Incidentally, if you aren't currently in Yorkshire and didn't make any Bilberry jam, Red Currant jelly works just as well, and any black pudding can be used, although you can order Yorkshire Black Pudding from here
300g Beef Skirt
2 Small Onions
1 Large Carrot
3tbsp Mashed Potato
2 Bay Leaves
1tsp Fresh Thyme
250g Yorkshire Black Pudding
800ml Beef Stock
2tbsp Bilberry Jam
125g Button Mushrooms
1. Slice the beef into thin strips and then fry until brown. I used beef dripping for this as it gives that extra bit of meaty flavour, but feel free to use oil if you want. Set the beef to one side
2. Thinly slice the onions and fry them in the same pan, until golden.
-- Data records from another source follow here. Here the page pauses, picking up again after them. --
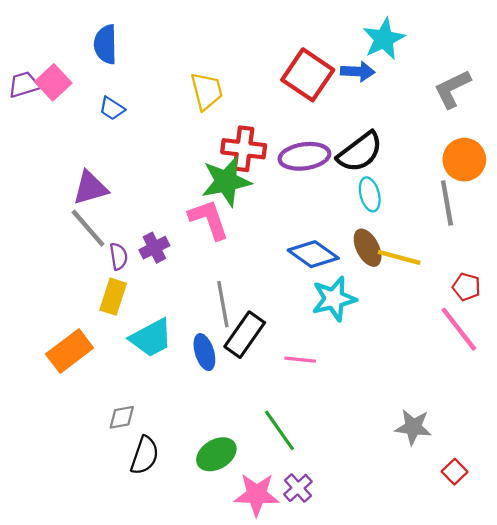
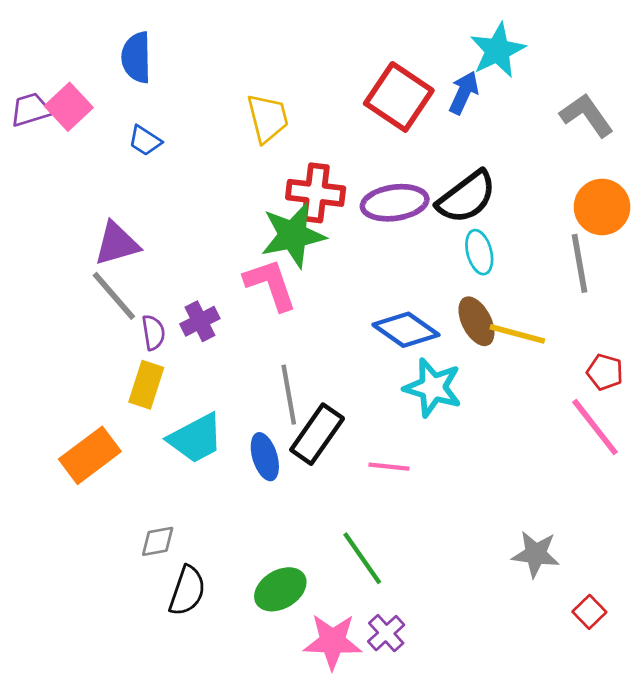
blue arrow: (358, 72) -> (464, 93), turned -68
gray L-shape: (452, 89) -> (587, 115), turned 81
cyan star: (334, 299) -> (433, 388), turned 30

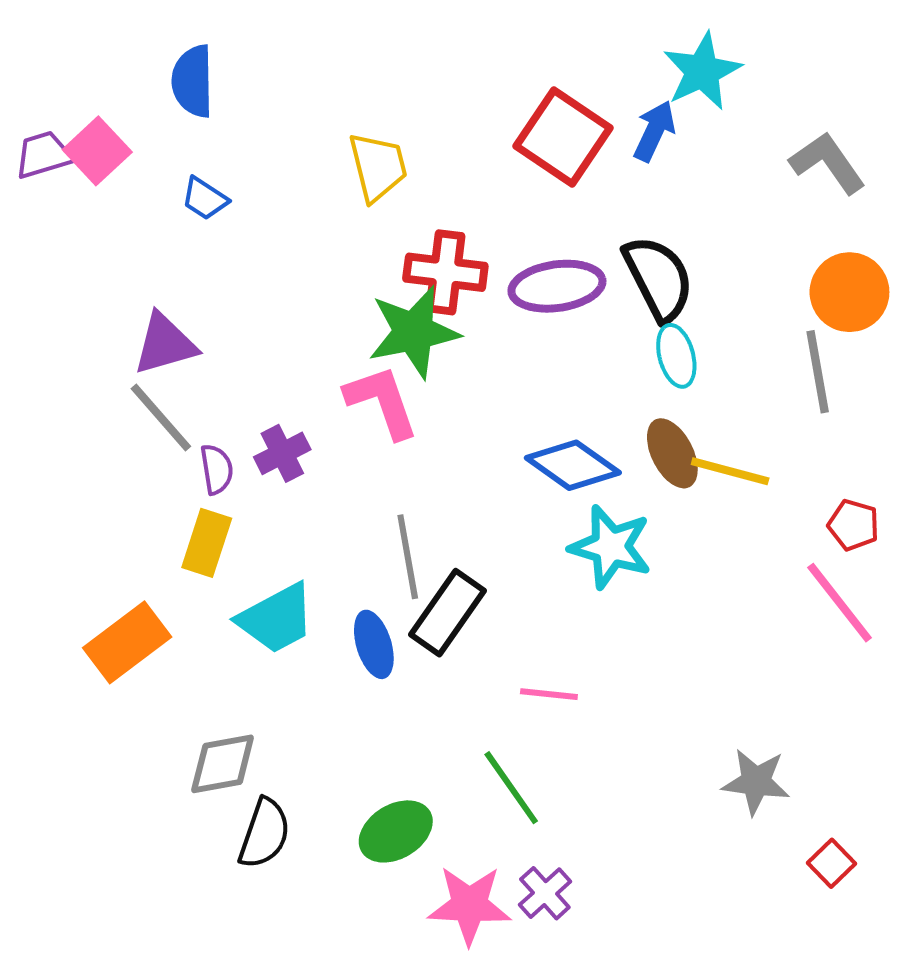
black semicircle: (467, 197) -> (658, 278), turned -80
pink line: (389, 467) -> (549, 694), moved
gray diamond: (158, 541) -> (223, 764), size x1.4

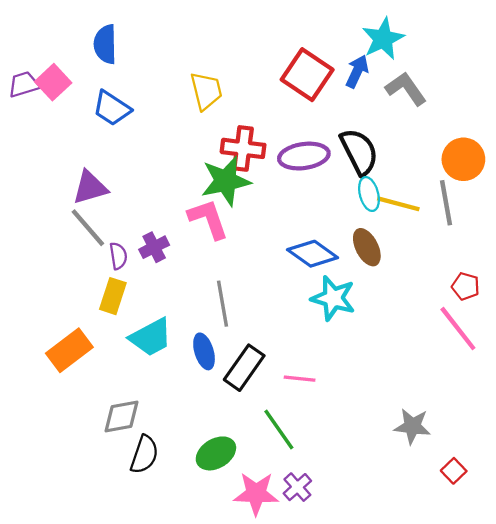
gray L-shape: (828, 163) -> (406, 89), moved
blue trapezoid: (205, 199) -> (112, 108), size x1.5
yellow line: (730, 471) -> (398, 204), moved
black rectangle: (447, 613) -> (244, 368), moved

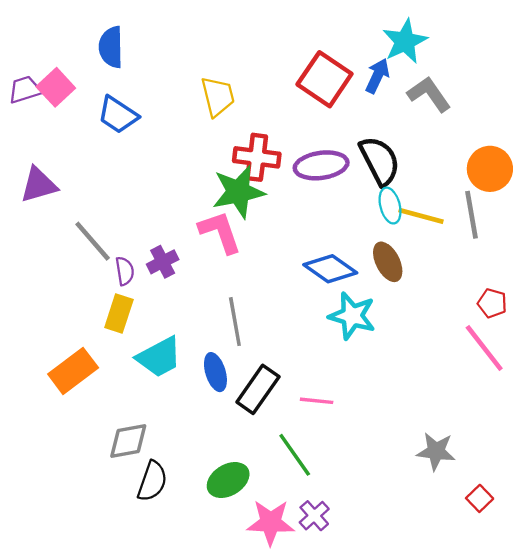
purple triangle: (90, 187) -> (39, 185), moved

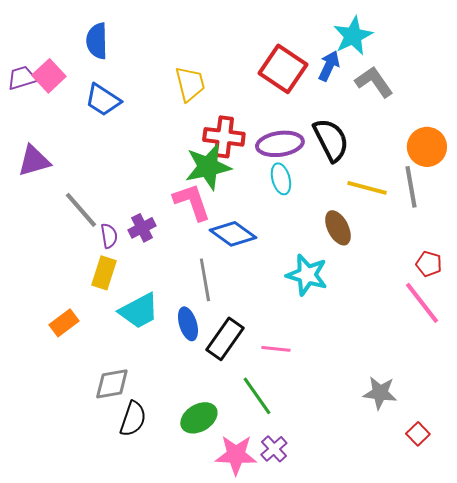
cyan ellipse: (390, 206) -> (281, 179), moved
blue diamond: (330, 269) -> (233, 234), moved
orange rectangle: (73, 371) -> (64, 323), size x0.7

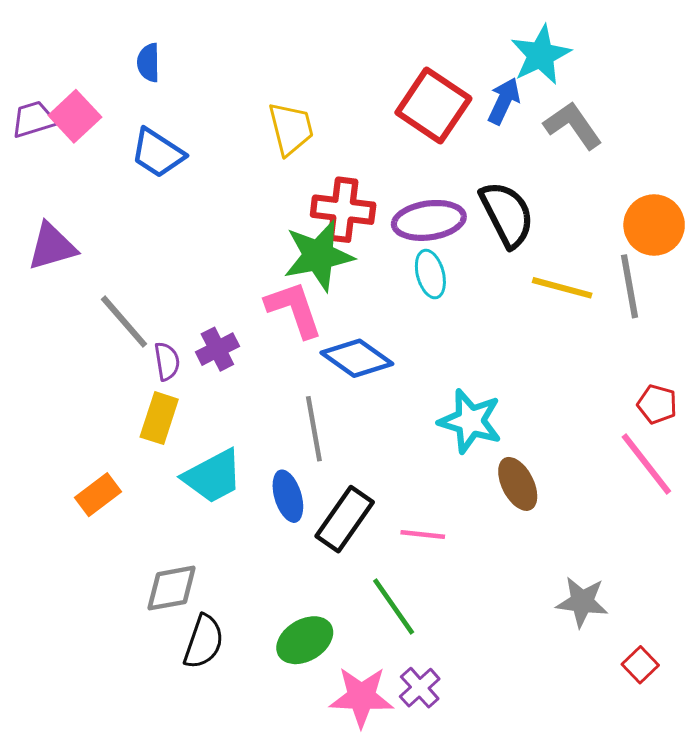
blue semicircle: (97, 41) -> (148, 63), size x0.7
brown ellipse: (338, 228) -> (518, 484), moved

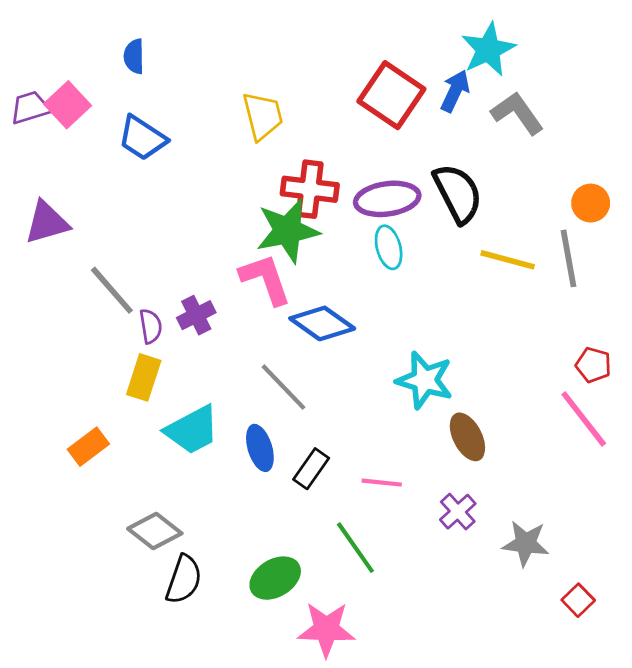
orange circle: (654, 225) -> (591, 203), size x0.7
gray line: (314, 429) -> (283, 387), turned -34
black rectangle: (345, 519) -> (311, 469), size x0.7
gray diamond: (171, 588) -> (155, 531), turned 48
purple cross: (420, 688) -> (458, 512), moved

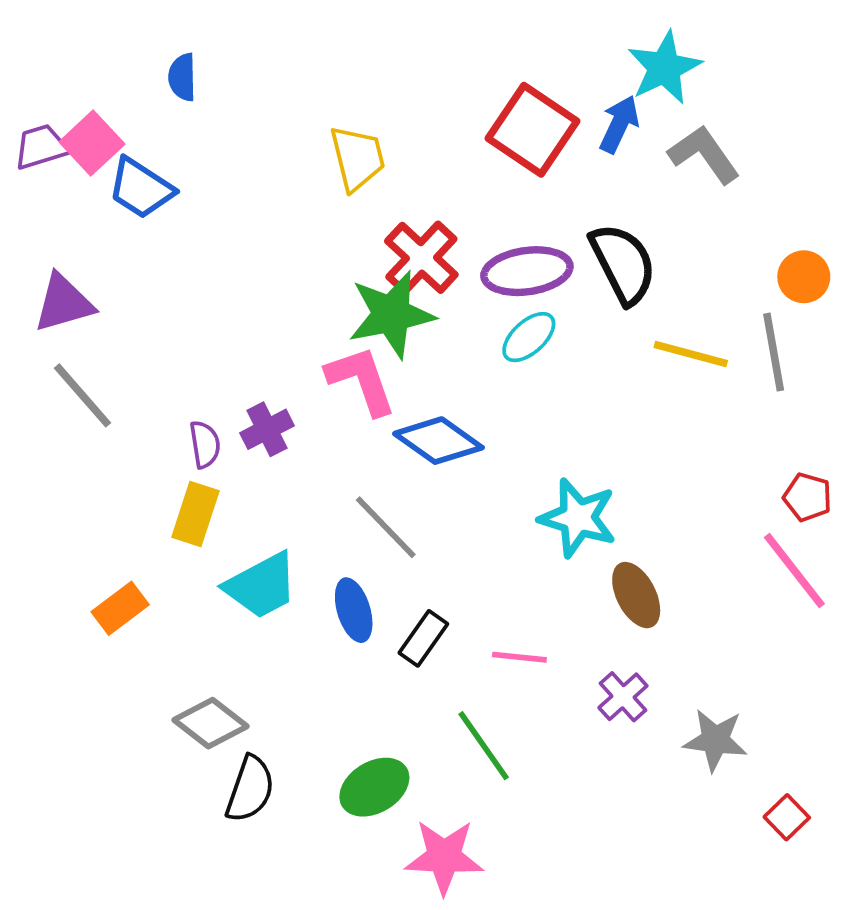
blue trapezoid: (142, 138) -> (141, 188), moved
red cross: (310, 189) -> (421, 258), turned 36
cyan ellipse: (389, 247) -> (529, 337), turned 63
gray line: (112, 290) -> (82, 395), moved

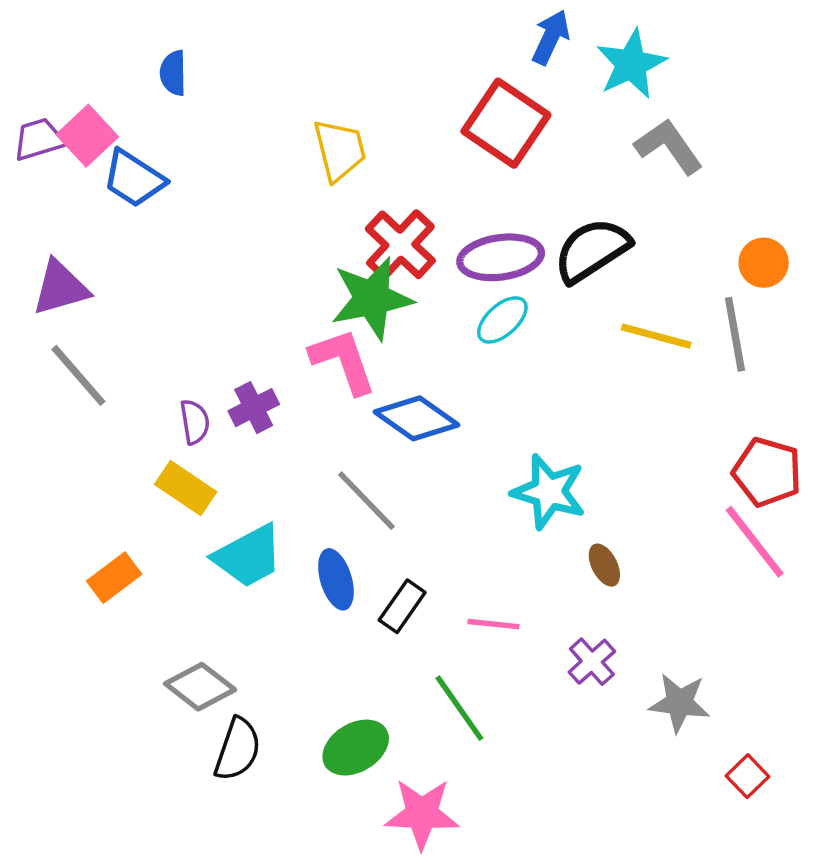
blue arrow: (619, 124) -> (551, 37), moved
black semicircle: (623, 264) -> (592, 250), turned -96
red pentagon: (808, 497) -> (767, 472), size x1.5
yellow rectangle: (195, 514) -> (186, 488), turned -74
brown ellipse: (636, 595) -> (604, 565), size x0.7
3. Cut the carrots into small cubes. Put them in a slow cooker with the onions, beef thyme and bay leaves. Top up the slow cooker with the beer and stock and then add the bilberry jam and black pudding cubes. Finally, add the mashed potato. This is a good way of thickening things cooked in a slow cooker. However, you could just use cornflour instead. Turn the slow cooker on and leave to cook for 4 hours
4. Fry the button mushrooms in butter for 5 minutes, until they start to colour.
5. Heat the oven and cook your puff-pastry (I used pre-prepared stuff form the shop for this, rolled onto a baking tray and cut into squares of about 3 cm)
6. Serve the soup into dishes and then garnish with the mushrooms and puff pastry squares. Enjoy!